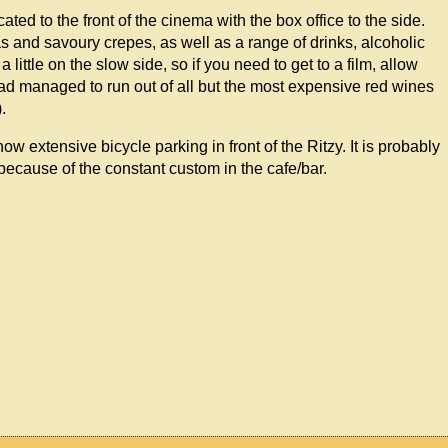
ed to the front of the cinema with the box office to the side.
as and savoury crepes, as well as a range of drinks, alcoholic
ittle on the slow side, so if you need to get to a film, allow
 had managed to run out of all but the most expensive red wines
.
w extensive bicycle parking in front of the Ritzy. It is probably
y because of the constant custom in the cafe/bar.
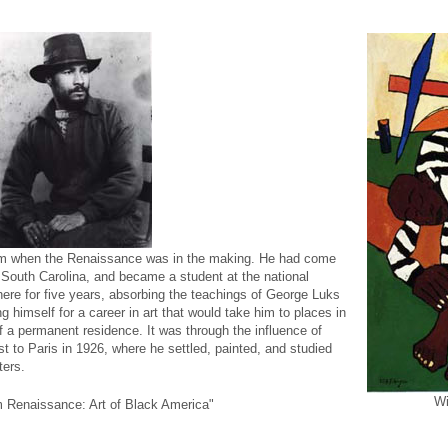
lem when the Renaissance was in the making. He had come
 South Carolina, and became a student at the national
re for five years, absorbing the teachings of George Luks
 himself for a career in art that would take him to places in
f a permanent residence. It was through the influence of
t to Paris in 1926, where he settled, painted, and studied
ers.
Wi
m Renaissance: Art of Black America"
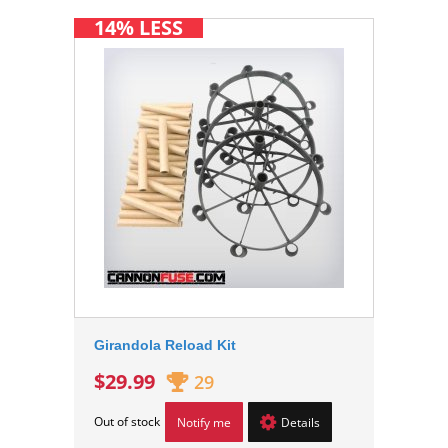
14% LESS
Girandola Reload Kit
$29.99
29
Out of stock
Notify me
Details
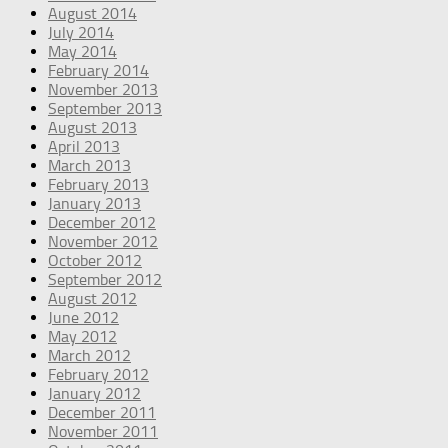
August 2014
July 2014
May 2014
February 2014
November 2013
September 2013
August 2013
April 2013
March 2013
February 2013
January 2013
December 2012
November 2012
October 2012
September 2012
August 2012
June 2012
May 2012
March 2012
February 2012
January 2012
December 2011
November 2011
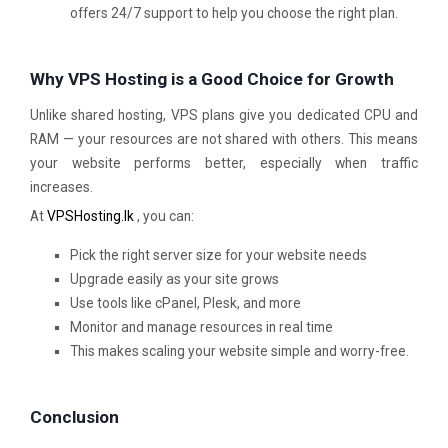
offers 24/7 support to help you choose the right plan.
Why VPS Hosting is a Good Choice for Growth
Unlike shared hosting, VPS plans give you dedicated CPU and
RAM — your resources are not shared with others. This means
your website performs better, especially when traffic
increases.
At
VPSHosting.lk
, you can:
Pick the right server size for your website needs
Upgrade easily as your site grows
Use tools like cPanel, Plesk, and more
Monitor and manage resources in real time
This makes scaling your website simple and worry-free.
Conclusion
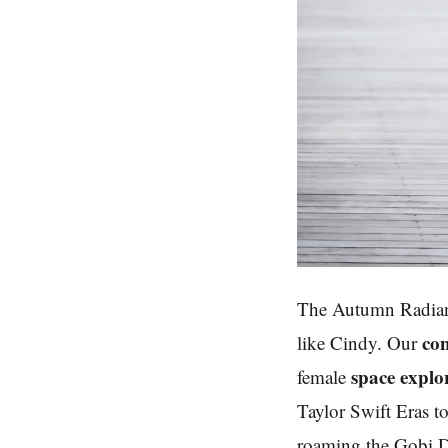
The Autumn Radian
con
like Cindy. Our
space explo
female
Taylor Swift Eras to
roaming the Gobi De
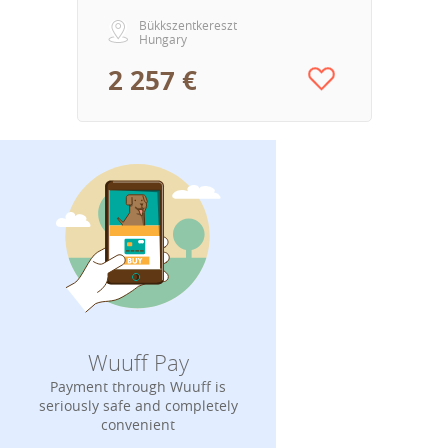
Bükkszentkereszt
Hungary
2 257 €
Wuuff Pay
Payment through Wuuff is
seriously safe and completely
convenient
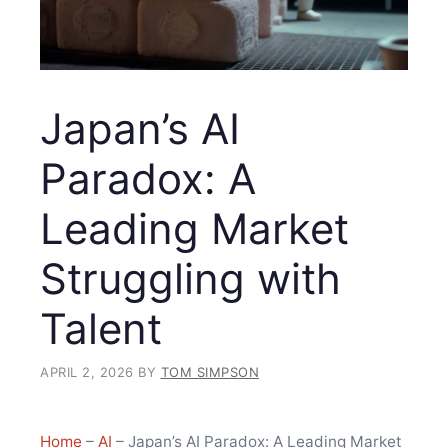
Japan’s AI
Paradox: A
Leading Market
Struggling with
Talent
APRIL 2, 2026
BY
TOM SIMPSON
Home
–
AI
–
Japan’s AI Paradox: A Leading Market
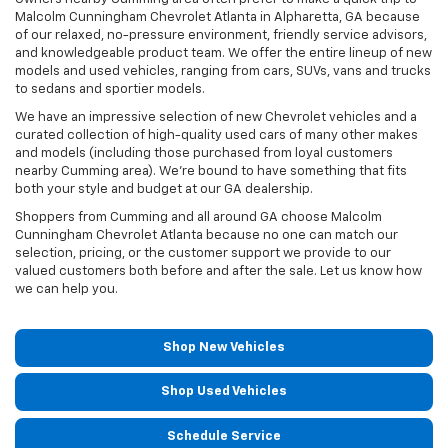
Malcolm Cunningham Chevrolet Atlanta in Alpharetta, GA because
of our relaxed, no-pressure environment, friendly service advisors,
and knowledgeable product team. We offer the entire lineup of new
models and used vehicles, ranging from cars, SUVs, vans and trucks
to sedans and sportier models.
We have an impressive selection of new Chevrolet vehicles and a
curated collection of high-quality used cars of many other makes
and models (including those purchased from loyal customers
nearby Cumming area). We're bound to have something that fits
both your style and budget at our GA dealership.
Shoppers from Cumming and all around GA choose Malcolm
Cunningham Chevrolet Atlanta because no one can match our
selection, pricing, or the customer support we provide to our
valued customers both before and after the sale. Let us know how
we can help you.
Shop New Vehicles
Shop Used Vehicles
Schedule Service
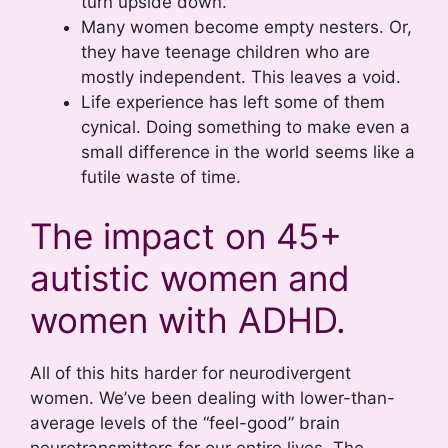
turn upside down.
Many women become empty nesters. Or,
they have teenage children who are
mostly independent. This leaves a void.
Life experience has left some of them
cynical. Doing something to make even a
small difference in the world seems like a
futile waste of time.
The impact on 45+
autistic women and
women with ADHD.
All of this hits harder for neurodivergent
women. We’ve been dealing with lower-than-
average levels of the “feel-good” brain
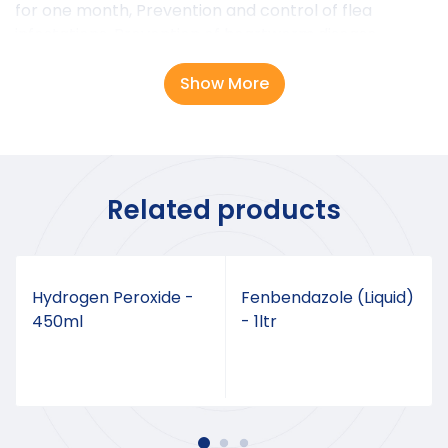
for one month, Prevention and control of flea
infestations, Prevention of heartworm disease
caused by Dirofilaria immitis, Treatment and control
of ear mite infestations and Treatment and control
Show More
of sarcoptic mange.
DOSAGE
6mg per kg of body weight
Related products
Hydrogen Peroxide -
Fenbendazole (Liquid)
450ml
- 1ltr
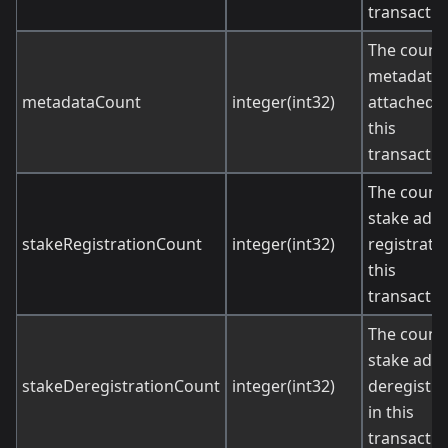
transactio
The count 
metadata
metadataCount
integer(int32)
attached t
this
transactio
The count 
stake add
stakeRegistrationCount
integer(int32)
registratio
this
transactio
The count 
stake add
stakeDeregistrationCount
integer(int32)
deregistra
in this
transactio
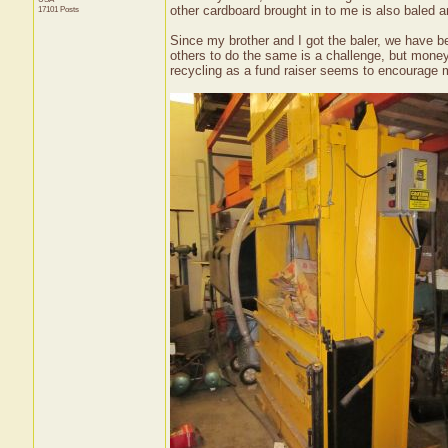
other cardboard brought in to me is also baled an
17101 Posts
Since my brother and I got the baler, we have been
others to do the same is a challenge, but mon
recycling as a fund raiser seems to encourage mo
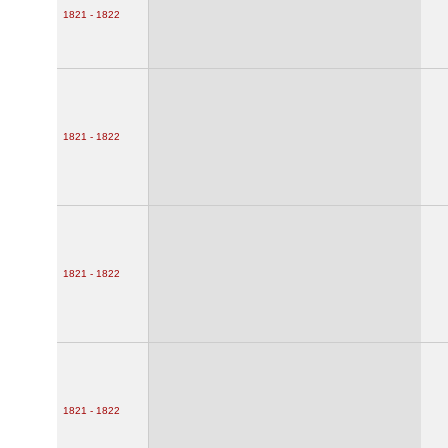
1821 - 1822
1821 - 1822
1821 - 1822
1821 - 1822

═══

PROBLEM DETAILS:
Within the listing above, the lines starting at the one containing "metadataCount" and ending at the one containing "Since my brother" are to be returned exactly. Omit the pictures.

ANSWER SPACE:
metadataCount
integer(int32)
attached t
this
transactio
The count 
stake add
stakeRegistrationCount
integer(int32)
registratio
this
transactio
The count 
stake add
stakeDeregistrationCount
integer(int32)
deregistra
in this
transactio
other cardboard brought in to me is also baled an
17101 Posts
Since my brother and I got the baler, we have been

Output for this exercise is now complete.